Adjusting context window for local LLM using GPT4ALL nodes

I’m trying to get Llama 3.1 8B Instruct 128k work with KNIME on my MacBook Pro M4 machine. When testing this model directly from the GPT4ALL GUI I’m able to get it to summarise documents for me after increasing the model’s context length parameter in GPT4ALL. However, when I try to do the same using KNIME I get an error message that the prompt size exceeds the context window and I can’t find anywhere to configure the right context window size. There is a possibility to configure the response length, but that does is not helping. Is there a way to tell KNIME that the context length for this model is larger?

1 Like

Hello @havarde,

you are right, we are currently missing the ability to configure the context size of the models and I created a ticket to implement it.

Best regards,
Adrian

3 Likes

Thanks, @nemad.

It would be great to get this changed, but I’ve also noticed that there may be other strange things happening between the KNIME nodes and models that you run locally.

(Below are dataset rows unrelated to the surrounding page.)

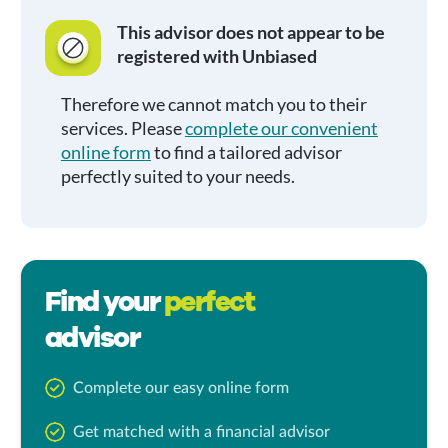
This advisor does not appear to be
registered with Unbiased
Therefore we cannot match you to their
services. Please
complete our convenient
online form
to find a tailored advisor
perfectly suited to your needs.
Find your
perfect
advisor
Complete our easy online form
Get matched with a financial advisor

The same locally installed model (Llama 3.1 8B Instruct 8k and 128k both) have very different behaviour if you access it with it via GPT4ALL, Ollama and KNIME for the same prompts.

Generally the results with KNIME are much more “chatty” and less easy to control. This makes it almost impossible to use KNIME to build workflows to automate working with these local models.

One example that I’ve tried is to use the model to translate short sentences (way below the context limit). This works perfectly with GPT4ALL and Ollama, but the respons via KNIME adds a lot of chat or other noice to the answer. Attempting to force the model to answer in JSON or experimenting with the chat template does not solve it either and I’ve given up and started to code directly in Python to get the necessary control.

Yes, GPT4All now provides better templating capabilities and if I understand correctly, some models do provide a template as part of their config.
I also created a ticket to migrate to the GPT4All Jinja templates.

Best regards,
Adrian

3 Likes

@havarde maybe you can take a look at these examples using GPT4All and Ollama with KNIME nodes. For me the key to getting re-usable JSON results were the use of the instruct LLM model and experimenting with the prompts giving specific instructions.

There is an older post by @MartinDDDD about the use of structured output that might be worth looking at

1 Like

It would be awesome for KNIME to support such structured output directly. I managed to do it by tweaking prompts and providing an explicit template. That did work most of the time.